Lindsay Guentzel was in the best shape of her life in early 2023. After spending her teens and 20s dealing with serious ups and downs in her self-confidence and motivation, Guentzel had finally found a sustainable rhythm with her health and fitness in her 30s.
“I worked hard to come to terms with why I struggled with disordered eating and my body image,” reflects Guentzel, now 39. “I figured out a way to make movement a part of my life without it feeling taxing, like it was a job, or like always a struggle to get to the gym.”
She was specifically hooked on GTX and Alpha classes at her local Life Time clubs in Plymouth and New Hope, Minn. An avid participant since 2017, she was drawn to the classes’ personable instructors, the accessible formats for all fitness levels, and, most importantly, the community.
She decided to put her fitness to the test during a hiking trip to Sedona, Ariz., in January 2023, with her partner. She could never have anticipated, however, that an incident on a particularly tough trail would change her life as she knew it.
Guentzel hiking in Sedona, Ariz., in January 2023. She considers this her “last healthy photo.”
An Unexpected Change of Course
During the 4.6-mile hike, Guentzel was pricked on her leg by cactus spines. She didn’t notice the spines until the end of the hike and also didn’t give the incident much thought as she pulled them out of her skin at the car.
But when she woke up the next morning, her face was swollen to the point of being unrecognizable, and a rash and infection — which she initially thought was an allergic reaction — had developed on her leg where the spines had pricked her skin. “I had no idea what was happening to me,” Guentzel recalls.
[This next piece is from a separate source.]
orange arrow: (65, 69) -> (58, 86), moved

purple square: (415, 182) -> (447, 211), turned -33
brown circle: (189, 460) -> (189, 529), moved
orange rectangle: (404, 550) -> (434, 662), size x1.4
It was the start of what she describes as the “worst two months of my life.” “Every time I would go to the doctor, they’d do blood work and get me in for a referral to see the next person. And it just kept happening — I kept getting passed along.”
On top of the continued extreme facial swelling, Guentzel had trouble moving her body due to severe muscle inflammation, and she wasn’t sleeping well due to the stress of not having answers.
After three emergency room visits, including one in Phoenix, Ariz., during her trip, and nearly 20 doctors’ appointments, Guentzel finally met with a dermatology resident who, upon seeing her elevated liver enzymes, advocated for her to get the blood tests that ultimately led to her diagnosis.
“My formal diagnosis is dermatomyositis associated with antisynthetase syndrome,” she says. “It’s an autoimmune disease where my body is attacking my muscles, causing muscle deterioration and weakness.”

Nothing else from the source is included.